L’UMILIAZIONE DI RE GIORGIO - CHISSÀ CHE FARÀ NAPOLITANO SE IL GIUDICE DOVESSE ACCOGLIERE LA RICHIESTA DI RIINA E BAGARELLA DI ASSISTERE, IN TELECONFERENZA, ALLA SUA DEPOSIZIONE AL QUIRINALE?
Resta da vedere con quali argomenti gli avvocati dei due boss hanno motivato le loro istanze alla Corte - E poi l’ordinanza con cui il collegio ha ribadito “la necessità” di sentire Napolitano ha limitato il tema alla lettera che il suo consigliere giuridico, Loris D’Ambrosio, gli scrisse prima di essere stroncato da un infarto…
1 - I NODI DELLA DEPOSIZIONE AL QUIRINALE - CHIEDONO DI ASSISTERE I BOSS MAFIOSI
Giovanni Bianconi per “il Corriere della Sera”

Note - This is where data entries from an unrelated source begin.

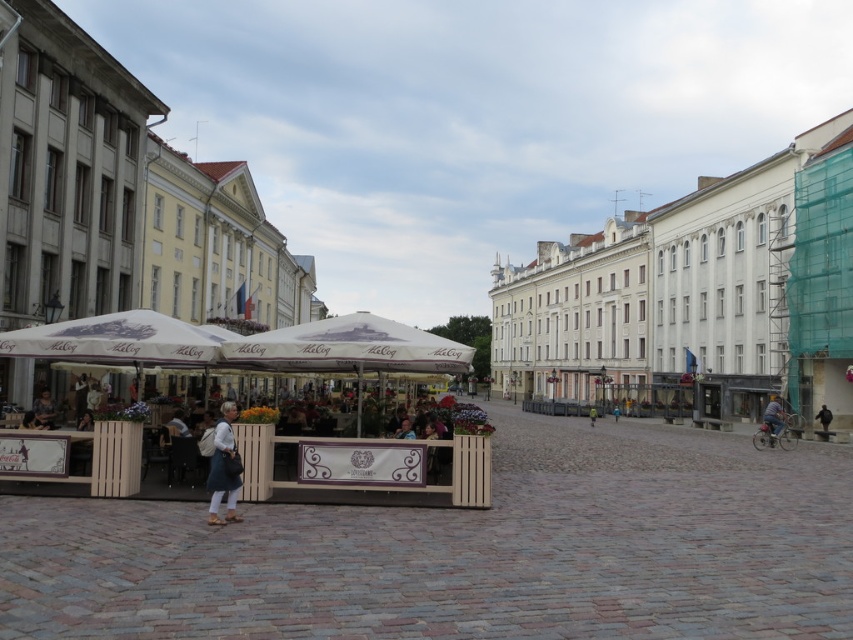 You are a pedestrian standing at the edge of the square and want to find shade. You see the white fabric canopy at center and the matte black jacket at lower left. Which object can provide shade?

The white fabric canopy at center is above matte black jacket at lower left, so the white fabric canopy at center can provide shade.

You are a photographer standing in the urban square and want to capture both the blue denim jeans at lower right and the green fabric jacket at center in the same frame. Which object should you position closer to the left side of your camera viewfinder to include both?

To include both the blue denim jeans at lower right and the green fabric jacket at center in the same frame, you should position the green fabric jacket at center closer to the left side of your camera viewfinder since the blue denim jeans at lower right is already on the right side of the green fabric jacket at center.

You are a delivery person with a cart that can only travel 60 meters. You need to deliver a package from the white wood market at center to the black leather jacket at center. Can you make the delivery without needing to recharge your cart?

The distance between the white wood market at center and the black leather jacket at center is 60.17 meters, which exceeds the cart maximum travel distance of 60 meters. Therefore, you cannot make the delivery without recharging your cart. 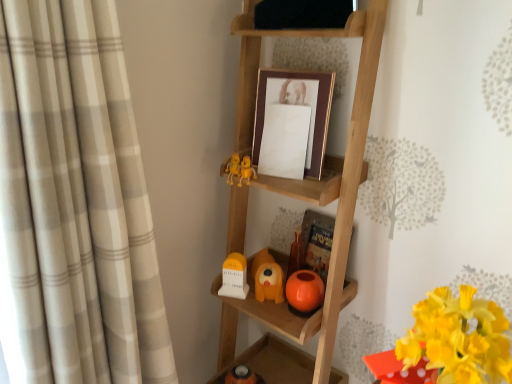 Question: From their relative heights in the image, would you say white matte clock at lower center, acting as the 2th toy starting from the right, is taller or shorter than beige plaid curtain at left?

Choices:
 (A) tall
 (B) short

Answer: (B)

Question: Looking at their shapes, would you say white matte clock at lower center, acting as the 2th toy starting from the right, is wider or thinner than beige plaid curtain at left?

Choices:
 (A) thin
 (B) wide

Answer: (A)

Question: Which of these objects is positioned closest to the beige plaid curtain at left?

Choices:
 (A) white matte clock at lower center, acting as the 2th toy starting from the right
 (B) wooden ladder at center, the second shelf viewed from the top
 (C) black matte shelf at upper center, which is counted as the first shelf, starting from the top
 (D) orange matte dog at center, the first toy when ordered from right to left
 (E) yellow matte flower at lower right

Answer: (B)

Question: Estimate the real-world distances between objects in this image. Which object is farther from the wooden ladder at center, the second shelf viewed from the top?

Choices:
 (A) yellow matte flower at lower right
 (B) black matte shelf at upper center, which is counted as the first shelf, starting from the top
 (C) orange matte dog at center, arranged as the 2th toy when viewed from the left
 (D) beige plaid curtain at left
 (E) gold/maroon picture frame at center

Answer: (D) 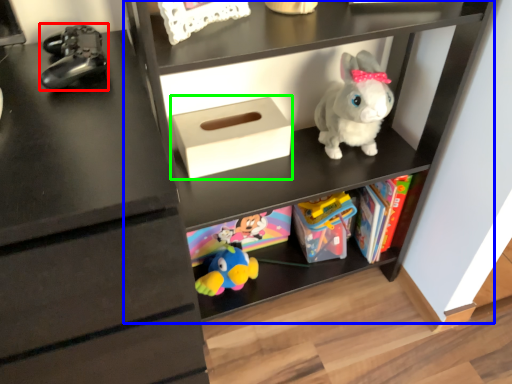 Question: Which object is the closest to the toy (highlighted by a red box)? Choose among these: shelf (highlighted by a blue box) or shoe box (highlighted by a green box).

Choices:
 (A) shelf
 (B) shoe box

Answer: (B) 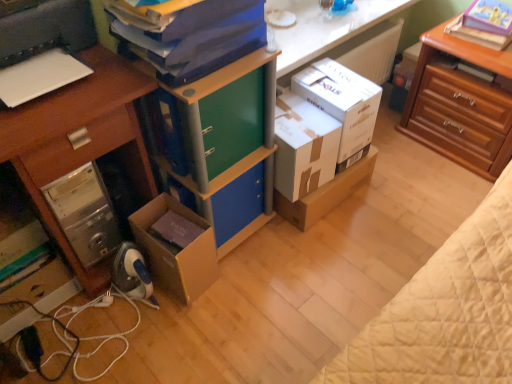 The image size is (512, 384). I want to click on free space in front of white cardboard box at center, so click(329, 254). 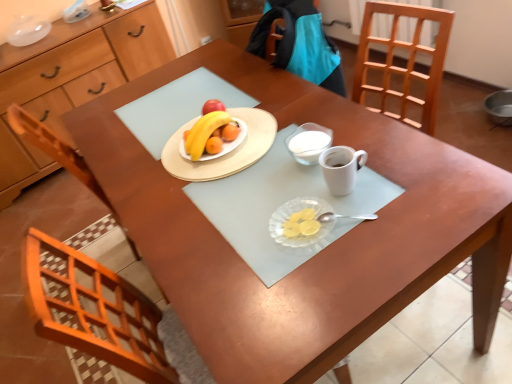 Where is `free space in front of transparent glass plate at center`? The height and width of the screenshot is (384, 512). free space in front of transparent glass plate at center is located at coordinates (319, 282). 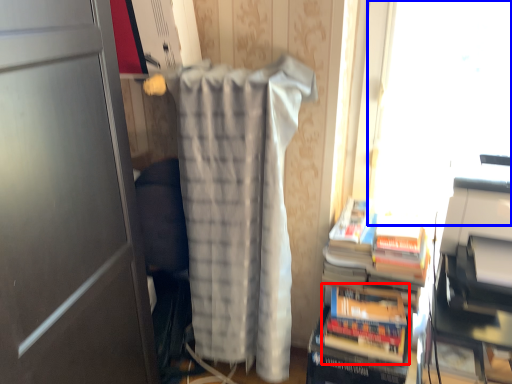 Question: Which point is further to the camera, paperback book (highlighted by a red box) or window screen (highlighted by a blue box)?

Choices:
 (A) paperback book
 (B) window screen

Answer: (A) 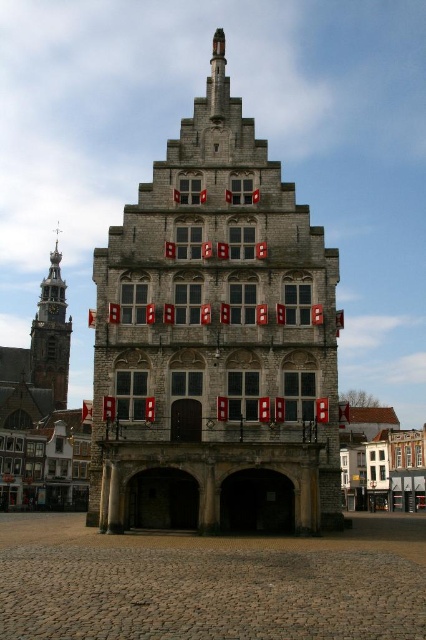 Question: Does stone medieval building at center have a lesser width compared to gold spire at left?

Choices:
 (A) no
 (B) yes

Answer: (B)

Question: Among these objects, which one is nearest to the camera?

Choices:
 (A) stone medieval building at center
 (B) gold spire at left

Answer: (A)

Question: Which object is closer to the camera taking this photo?

Choices:
 (A) gold spire at left
 (B) stone medieval building at center

Answer: (B)

Question: Can you confirm if stone medieval building at center is wider than gold spire at left?

Choices:
 (A) yes
 (B) no

Answer: (B)

Question: Is stone medieval building at center below gold spire at left?

Choices:
 (A) yes
 (B) no

Answer: (B) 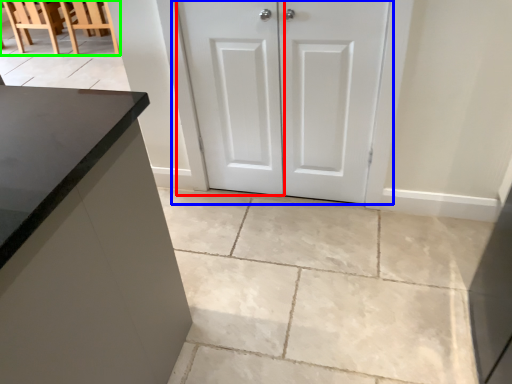 Question: Which object is positioned farthest from screen door (highlighted by a red box)? Select from door (highlighted by a blue box) and chair (highlighted by a green box).

Choices:
 (A) door
 (B) chair

Answer: (B) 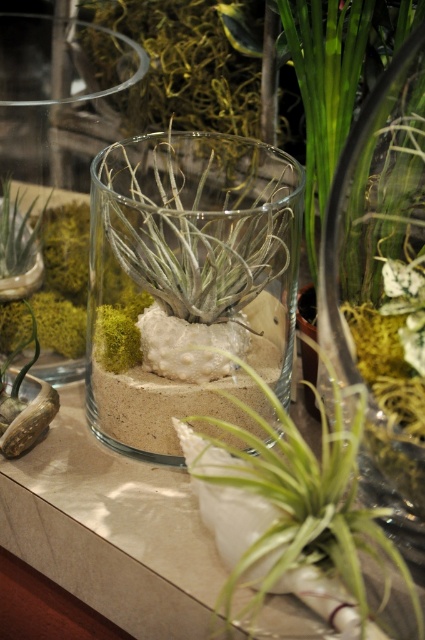 Question: Which point appears farthest from the camera in this image?

Choices:
 (A) (158, 321)
 (B) (192, 468)
 (C) (11, 234)

Answer: (C)

Question: Is green leafy plant at center smaller than green moss at left?

Choices:
 (A) no
 (B) yes

Answer: (A)

Question: Which object appears closest to the camera in this image?

Choices:
 (A) green moss at left
 (B) green leafy plant at center
 (C) clear glass vase at center

Answer: (B)

Question: Is clear glass vase at center bigger than green leafy plant at center?

Choices:
 (A) no
 (B) yes

Answer: (B)

Question: Does clear glass vase at center have a larger size compared to green moss at left?

Choices:
 (A) no
 (B) yes

Answer: (B)

Question: Which object is farther from the camera taking this photo?

Choices:
 (A) green leafy plant at center
 (B) clear glass vase at center
 (C) green moss at left

Answer: (C) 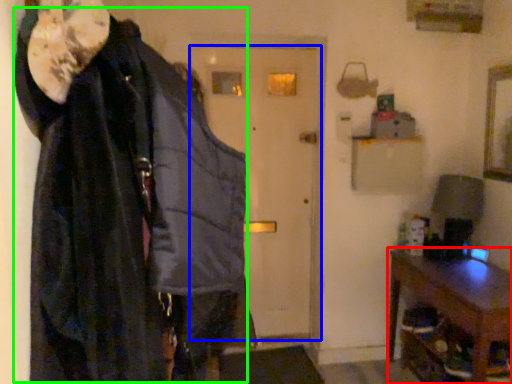 Question: Which object is the closest to the furniture (highlighted by a red box)? Choose among these: door (highlighted by a blue box) or cloak (highlighted by a green box).

Choices:
 (A) door
 (B) cloak

Answer: (A) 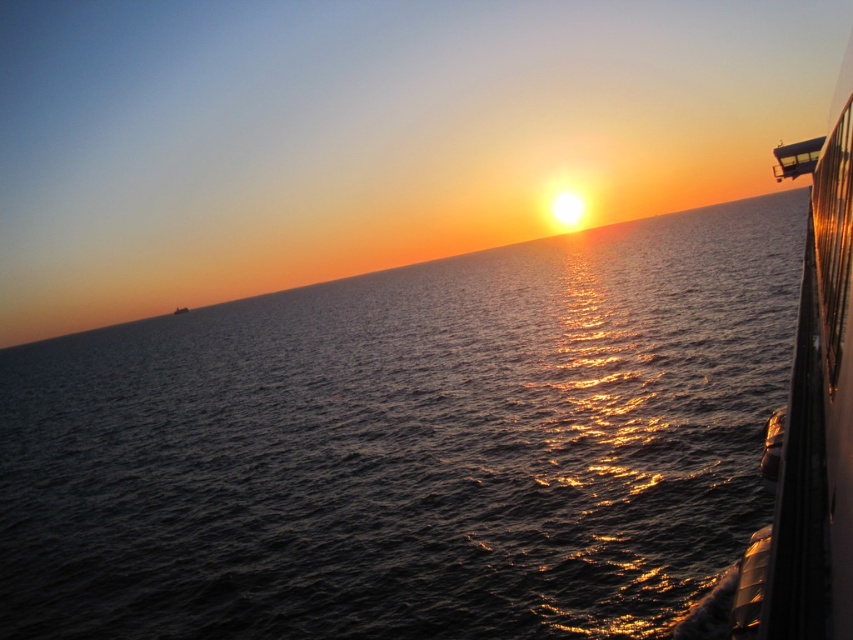 Is dark blue water at center in front of white glossy boat at right?

That is False.

Does dark blue water at center come behind white glossy boat at right?

Yes, it is behind white glossy boat at right.

Between point (669, 518) and point (827, 198), which one is positioned behind?

Point (669, 518)

The width and height of the screenshot is (853, 640). In order to click on dark blue water at center in this screenshot , I will do `click(410, 445)`. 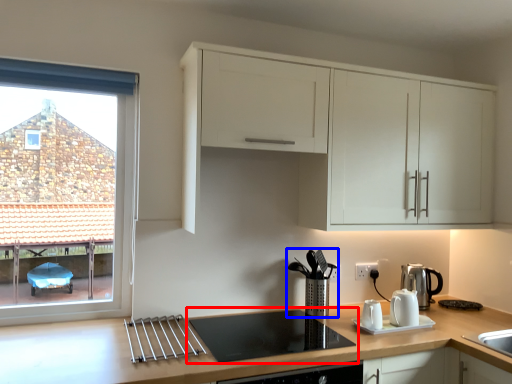 Question: Which object is closer to the camera taking this photo, gas stove (highlighted by a red box) or coffee machine (highlighted by a blue box)?

Choices:
 (A) gas stove
 (B) coffee machine

Answer: (A) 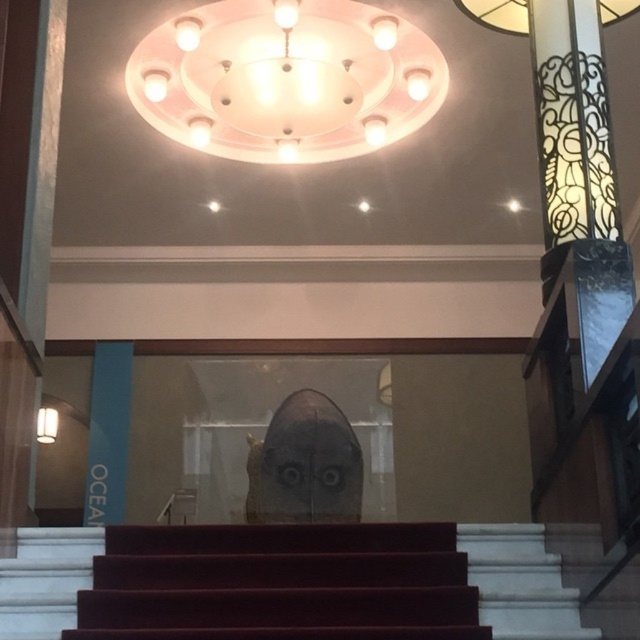 Question: Is matte white chandelier at upper center wider than matte white lampshade at left?

Choices:
 (A) no
 (B) yes

Answer: (B)

Question: Considering the real-world distances, which object is farthest from the matte white lampshade at left?

Choices:
 (A) maroon carpeted stairs at center
 (B) matte white chandelier at upper center

Answer: (A)

Question: Can you confirm if maroon carpeted stairs at center is wider than matte white lampshade at left?

Choices:
 (A) no
 (B) yes

Answer: (B)

Question: Does maroon carpeted stairs at center have a greater width compared to matte white lampshade at left?

Choices:
 (A) yes
 (B) no

Answer: (A)

Question: Which object is positioned closest to the matte white chandelier at upper center?

Choices:
 (A) maroon carpeted stairs at center
 (B) white marble stairs at center
 (C) matte white lampshade at left

Answer: (A)

Question: Which point is closer to the camera taking this photo?

Choices:
 (A) (51, 429)
 (B) (296, 596)

Answer: (B) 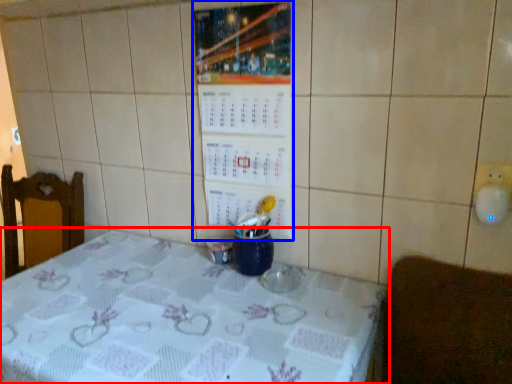 Question: Which of the following is the farthest to the observer, table (highlighted by a red box) or bulletin board (highlighted by a blue box)?

Choices:
 (A) table
 (B) bulletin board

Answer: (B)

I mafiosi chiedono di entrare al Quirinale, sia pure in videoconferenza. E appena il presidente della Corte d’assise di Palermo comunica che il capo dello Stato deporrà nel processo sulla presunta trattativa fra lo Stato e la mafia il prossimo 28 ottobre, nel palazzo presidenziale alle ore 10, l’avvocato Luca Cianferoni — in diretta dal carcere di Parma, accanto a Totò Riina — ufficializza l’istanza di partecipazione a nome del suo assistito. Il giudice vuole però sentirla dalla voce dell’imputato, che si avvicina al microfono e conferma: «Voglio assistere all’udienza di Napolitano».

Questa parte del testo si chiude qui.